Wolff P. Cognition 2003; 88(1): 1-48.

Affiliation

Department of Psychology, University of Memphis, 202 Psychology Building, Memphis, TN 38152, USA. pwolff@memphis.edu

Copyright

(Copyright © 2003, Elsevier Publishing)

DOI

unavailable

PMID

12711152

Abstract

This research proposes a new theory of direct causation and examines how this concept plays a key role in the linguistic coding and individuation of causal events. According to the no-intervening-cause hypothesis, a causal chain can be described by a single-clause sentence and construed as a single event if there are no intervening causers between the initial causer and the final causee.

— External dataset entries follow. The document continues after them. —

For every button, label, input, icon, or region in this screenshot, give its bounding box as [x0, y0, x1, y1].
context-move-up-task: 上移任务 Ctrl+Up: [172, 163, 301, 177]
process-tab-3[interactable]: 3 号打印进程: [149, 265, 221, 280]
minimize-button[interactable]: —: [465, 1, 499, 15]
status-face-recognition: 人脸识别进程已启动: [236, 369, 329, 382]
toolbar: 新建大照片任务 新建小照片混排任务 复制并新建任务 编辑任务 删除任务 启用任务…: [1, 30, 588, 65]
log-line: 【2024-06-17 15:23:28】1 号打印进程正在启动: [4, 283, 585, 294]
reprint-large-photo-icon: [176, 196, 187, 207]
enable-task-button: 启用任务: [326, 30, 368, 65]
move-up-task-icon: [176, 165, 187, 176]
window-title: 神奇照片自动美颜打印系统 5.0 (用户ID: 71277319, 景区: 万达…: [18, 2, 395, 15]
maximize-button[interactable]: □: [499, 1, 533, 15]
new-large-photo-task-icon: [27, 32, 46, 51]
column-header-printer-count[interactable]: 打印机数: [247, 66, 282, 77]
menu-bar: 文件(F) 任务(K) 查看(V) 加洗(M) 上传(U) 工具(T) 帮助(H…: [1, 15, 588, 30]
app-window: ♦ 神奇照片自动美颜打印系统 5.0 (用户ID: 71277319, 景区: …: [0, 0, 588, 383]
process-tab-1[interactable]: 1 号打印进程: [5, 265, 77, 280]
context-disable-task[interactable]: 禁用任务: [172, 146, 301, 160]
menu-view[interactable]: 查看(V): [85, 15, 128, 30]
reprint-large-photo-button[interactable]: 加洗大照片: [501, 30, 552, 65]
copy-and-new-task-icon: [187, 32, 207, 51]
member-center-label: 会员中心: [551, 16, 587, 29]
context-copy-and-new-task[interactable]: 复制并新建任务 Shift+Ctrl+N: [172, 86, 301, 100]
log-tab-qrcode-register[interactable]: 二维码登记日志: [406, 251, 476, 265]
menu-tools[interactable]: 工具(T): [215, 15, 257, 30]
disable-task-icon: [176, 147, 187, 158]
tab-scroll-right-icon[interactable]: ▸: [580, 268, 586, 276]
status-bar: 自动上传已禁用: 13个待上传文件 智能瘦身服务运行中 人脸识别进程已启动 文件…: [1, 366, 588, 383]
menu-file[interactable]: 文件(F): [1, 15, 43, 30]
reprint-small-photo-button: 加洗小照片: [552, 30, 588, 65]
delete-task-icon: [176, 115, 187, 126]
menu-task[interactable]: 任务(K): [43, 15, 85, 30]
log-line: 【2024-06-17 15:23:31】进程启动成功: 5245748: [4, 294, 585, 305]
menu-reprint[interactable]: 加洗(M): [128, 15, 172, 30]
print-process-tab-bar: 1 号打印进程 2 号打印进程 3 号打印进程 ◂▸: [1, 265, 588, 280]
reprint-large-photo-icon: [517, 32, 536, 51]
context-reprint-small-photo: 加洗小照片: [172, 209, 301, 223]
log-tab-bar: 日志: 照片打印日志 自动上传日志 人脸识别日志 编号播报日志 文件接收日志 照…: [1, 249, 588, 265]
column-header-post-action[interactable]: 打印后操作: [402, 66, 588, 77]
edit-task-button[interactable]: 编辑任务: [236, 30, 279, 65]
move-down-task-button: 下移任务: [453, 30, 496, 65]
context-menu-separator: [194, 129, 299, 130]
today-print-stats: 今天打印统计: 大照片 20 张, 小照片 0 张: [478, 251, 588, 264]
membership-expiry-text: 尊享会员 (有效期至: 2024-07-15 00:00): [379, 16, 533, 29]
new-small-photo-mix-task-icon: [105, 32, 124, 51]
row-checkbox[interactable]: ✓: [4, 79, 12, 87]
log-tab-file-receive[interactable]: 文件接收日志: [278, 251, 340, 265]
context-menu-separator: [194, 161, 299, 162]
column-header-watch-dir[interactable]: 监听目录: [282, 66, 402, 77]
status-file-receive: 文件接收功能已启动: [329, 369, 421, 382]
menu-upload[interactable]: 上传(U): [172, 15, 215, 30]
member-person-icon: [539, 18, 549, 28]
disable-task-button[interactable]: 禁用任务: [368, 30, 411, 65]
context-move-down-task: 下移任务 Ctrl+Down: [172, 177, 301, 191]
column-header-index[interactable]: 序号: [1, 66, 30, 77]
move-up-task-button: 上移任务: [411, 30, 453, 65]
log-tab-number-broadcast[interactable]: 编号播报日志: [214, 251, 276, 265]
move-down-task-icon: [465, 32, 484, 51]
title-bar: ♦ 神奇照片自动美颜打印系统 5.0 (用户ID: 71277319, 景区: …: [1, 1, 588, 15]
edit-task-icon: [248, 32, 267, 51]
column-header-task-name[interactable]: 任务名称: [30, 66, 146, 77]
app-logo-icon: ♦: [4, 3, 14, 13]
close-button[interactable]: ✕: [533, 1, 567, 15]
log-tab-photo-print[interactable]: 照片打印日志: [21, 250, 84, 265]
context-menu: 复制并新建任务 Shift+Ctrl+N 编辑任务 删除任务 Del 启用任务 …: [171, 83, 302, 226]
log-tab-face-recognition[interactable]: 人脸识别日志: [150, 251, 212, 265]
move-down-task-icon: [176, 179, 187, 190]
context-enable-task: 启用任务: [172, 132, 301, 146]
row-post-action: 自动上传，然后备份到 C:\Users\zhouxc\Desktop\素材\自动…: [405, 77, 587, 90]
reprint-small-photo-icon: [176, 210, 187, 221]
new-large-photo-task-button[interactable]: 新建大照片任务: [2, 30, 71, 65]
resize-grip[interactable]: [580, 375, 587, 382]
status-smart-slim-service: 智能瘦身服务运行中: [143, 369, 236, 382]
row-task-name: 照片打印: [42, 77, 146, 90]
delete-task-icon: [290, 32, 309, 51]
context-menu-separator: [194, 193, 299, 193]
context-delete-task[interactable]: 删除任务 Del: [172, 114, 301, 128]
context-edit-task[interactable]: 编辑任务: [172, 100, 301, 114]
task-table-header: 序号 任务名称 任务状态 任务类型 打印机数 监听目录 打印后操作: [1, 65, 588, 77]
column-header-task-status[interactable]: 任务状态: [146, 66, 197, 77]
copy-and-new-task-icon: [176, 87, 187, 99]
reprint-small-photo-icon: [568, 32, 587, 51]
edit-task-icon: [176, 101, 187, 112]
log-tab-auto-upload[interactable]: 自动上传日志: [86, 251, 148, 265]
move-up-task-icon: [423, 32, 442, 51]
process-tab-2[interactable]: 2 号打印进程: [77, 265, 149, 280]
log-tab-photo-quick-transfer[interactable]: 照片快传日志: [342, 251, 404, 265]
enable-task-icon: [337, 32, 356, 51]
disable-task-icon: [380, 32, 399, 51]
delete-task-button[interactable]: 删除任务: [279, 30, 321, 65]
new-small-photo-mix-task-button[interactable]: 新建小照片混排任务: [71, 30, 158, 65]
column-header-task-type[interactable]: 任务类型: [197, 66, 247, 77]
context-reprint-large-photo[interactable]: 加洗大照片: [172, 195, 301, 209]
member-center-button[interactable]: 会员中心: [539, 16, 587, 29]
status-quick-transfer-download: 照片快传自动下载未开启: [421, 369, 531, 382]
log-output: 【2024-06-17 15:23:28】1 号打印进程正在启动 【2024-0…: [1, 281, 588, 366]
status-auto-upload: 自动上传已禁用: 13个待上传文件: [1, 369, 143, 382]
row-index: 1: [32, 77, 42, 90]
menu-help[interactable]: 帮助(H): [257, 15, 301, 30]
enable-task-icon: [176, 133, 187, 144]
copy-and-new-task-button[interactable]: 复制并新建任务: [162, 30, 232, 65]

Consistent with this hypothesis, participants used single-clause sentences (lexical causatives) more often than two-clause sentences (e.g. periphrastic causatives) for causal chains in which (1) the causer and causee touched (Experiments 1 and 2), and (2) an intervening entity could be construed as an enabling condition rather than another cause (Experiments 2-4). In addition, event judgments paralleled linguistic descriptions: chains that could be described with single-clause expressions were more often construed as single events than chains that could not (Experiments 1-3). Implications for languages other than English, for the linguistic coding of accidental outcomes and for the relationship between cognition and language in general are discussed.